---
license: apache-2.0
language:
  - en
library_name: pytorch
pipeline_tag: text-generation
tags:
  - causal-lm
  - small-language-model
  - mla
  - multi-head-latent-attention
  - muon
  - pretrained
datasets:
  - HuggingFaceFW/fineweb-edu
---

# TinyLM 275M (MLA + Muon)

A **275M parameter** small language model trained from scratch with
**Multi-head Latent Attention (MLA, DeepSeek-V2 style)** and the **Muon
optimizer**, on **8B unique tokens** of FineWeb-Edu.
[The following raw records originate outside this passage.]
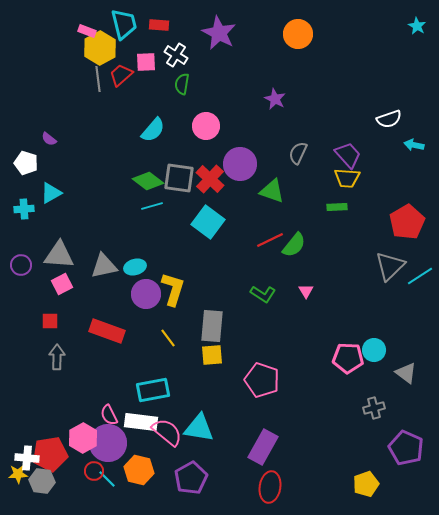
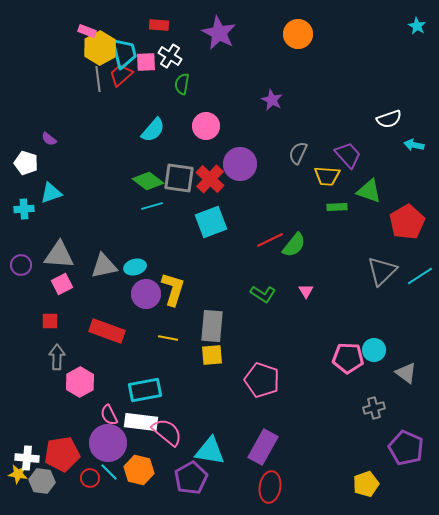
cyan trapezoid at (124, 24): moved 29 px down
white cross at (176, 55): moved 6 px left, 1 px down
purple star at (275, 99): moved 3 px left, 1 px down
yellow trapezoid at (347, 178): moved 20 px left, 2 px up
green triangle at (272, 191): moved 97 px right
cyan triangle at (51, 193): rotated 10 degrees clockwise
cyan square at (208, 222): moved 3 px right; rotated 32 degrees clockwise
gray triangle at (390, 266): moved 8 px left, 5 px down
yellow line at (168, 338): rotated 42 degrees counterclockwise
cyan rectangle at (153, 390): moved 8 px left
cyan triangle at (199, 428): moved 11 px right, 23 px down
pink hexagon at (83, 438): moved 3 px left, 56 px up
red pentagon at (50, 454): moved 12 px right
red circle at (94, 471): moved 4 px left, 7 px down
yellow star at (18, 474): rotated 12 degrees clockwise
cyan line at (107, 479): moved 2 px right, 7 px up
Benchmarked against
TinyLlama-1.1B as part of a 4-arm architecture ablation.

- **Source code:** https://github.com/shivnarainms22/TinyLM
- **Full ablation results:** see [`results/hpc_rerun_ablation.md`](https://github.com/shivnarainms22/TinyLM/blob/main/results/hpc_rerun_ablation.md) in the repo
- **All four ablation checkpoints:** [`Shiv-22/tinylm-checkpoints-v2`](https://huggingface.co/Shiv-22/tinylm-checkpoints-v2)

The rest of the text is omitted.